EBA — Extrastriate Body Area → responds to bodies

VWFA — Visual Word Form Area → responds to written text

LANGUAGE SYSTEM

A5 — Primary auditory cortex → speech vs. silence

STS — Superior temporal sulcus → speech vs. natural sounds

TPJ — Temporo-parietal junction → emotional processing

BA45 — Broca's area → syntactic complexity

Known Limitations

TRIBE v2 is a powerful but scoped model. Understanding its limitations is essential for interpreting NeuralPrint outputs responsibly.

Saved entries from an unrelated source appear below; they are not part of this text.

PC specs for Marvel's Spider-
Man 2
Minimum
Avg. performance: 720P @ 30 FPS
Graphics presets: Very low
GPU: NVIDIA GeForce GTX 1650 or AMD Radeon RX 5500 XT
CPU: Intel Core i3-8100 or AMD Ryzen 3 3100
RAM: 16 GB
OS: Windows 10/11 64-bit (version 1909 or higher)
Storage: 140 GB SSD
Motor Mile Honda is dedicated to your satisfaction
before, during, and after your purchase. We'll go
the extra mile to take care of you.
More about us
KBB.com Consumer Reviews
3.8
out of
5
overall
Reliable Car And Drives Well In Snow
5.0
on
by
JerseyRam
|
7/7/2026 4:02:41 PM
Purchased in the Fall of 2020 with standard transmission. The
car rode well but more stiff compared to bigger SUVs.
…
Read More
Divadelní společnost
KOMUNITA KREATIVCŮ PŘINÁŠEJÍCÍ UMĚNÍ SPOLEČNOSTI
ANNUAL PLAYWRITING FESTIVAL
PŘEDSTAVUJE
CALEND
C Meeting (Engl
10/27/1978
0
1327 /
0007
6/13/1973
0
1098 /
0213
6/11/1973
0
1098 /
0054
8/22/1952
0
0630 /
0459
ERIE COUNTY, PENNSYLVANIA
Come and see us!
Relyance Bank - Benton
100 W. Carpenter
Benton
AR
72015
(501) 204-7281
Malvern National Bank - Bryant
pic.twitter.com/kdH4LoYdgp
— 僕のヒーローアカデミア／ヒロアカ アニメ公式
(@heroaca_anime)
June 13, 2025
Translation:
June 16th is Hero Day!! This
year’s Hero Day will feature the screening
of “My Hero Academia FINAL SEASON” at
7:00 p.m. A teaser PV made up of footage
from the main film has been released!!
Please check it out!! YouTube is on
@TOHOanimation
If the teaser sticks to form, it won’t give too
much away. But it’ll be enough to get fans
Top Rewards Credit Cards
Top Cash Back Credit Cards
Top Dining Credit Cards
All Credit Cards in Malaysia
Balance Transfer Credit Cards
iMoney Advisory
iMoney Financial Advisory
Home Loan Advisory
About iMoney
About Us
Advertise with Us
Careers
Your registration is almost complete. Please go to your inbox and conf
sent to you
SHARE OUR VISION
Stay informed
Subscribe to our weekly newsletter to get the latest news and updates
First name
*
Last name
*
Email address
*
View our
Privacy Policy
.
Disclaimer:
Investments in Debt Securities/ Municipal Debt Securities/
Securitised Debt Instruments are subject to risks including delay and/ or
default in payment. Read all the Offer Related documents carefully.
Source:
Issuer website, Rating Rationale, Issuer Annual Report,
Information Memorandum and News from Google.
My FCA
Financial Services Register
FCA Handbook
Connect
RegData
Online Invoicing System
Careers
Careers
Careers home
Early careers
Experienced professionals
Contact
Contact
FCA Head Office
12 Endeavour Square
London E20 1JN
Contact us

Limitation	Impact	Workaround
fMRI resolution: ~2 mm, 1 Hz TR	Cannot capture millisecond-level neural dynamics	Focus on slow perceptual and cognitive processes
No olfaction, touch, or proprioception	Incomplete sensory model	Scope all inputs to audio, video, and text
Passive observer model	Does not model active behaviour or decision-making	Use for passive perception experiments only
Healthy adult brain only	Not representative of clinical or paediatric populations	Avoid any clinical or diagnostic claims
CC BY-NC licence	Non-commercial use only	Academic and research projects only
Subject block memory footprint	Memory-intensive when loading many subjects	Use zero-shot (group) mode for inference

Resources & Links

GitHub — Code & Implementation

github.com/facebookresearch/tribev2

HuggingFace — Model Weights

facebook/tribev2 · CC BY-NC

Interactive Demo

aidemos.atmeta.com/tribev2

Meta Blog Post

ai.meta.com · March 2026

BACKBONE MODELS & REFERENCED PAPERS

Model / Paper	Reference
V-JEPA-2-Giant	arXiv:2506.09985
Wav2Vec-Bert-2.0	Chung et al., 2021 · IEEE ASRU
Llama-3.2-3B	Grattafiori et al., 2024 · arXiv:2407.21783
HCP Parcellation	Glasser et al., 2016 · Nature, 536:171

Licence

TRIBE v2 model weights, code, and research paper are released under a CC BY-NC licence by Meta FAIR. NeuralPrint is a non-commercial research tool built on top of TRIBE v2. Authors: d'Ascoli, Rapin, Benchetrit, Brookes, Begany, Raugel, Banville, King (FAIR at Meta), March 2026.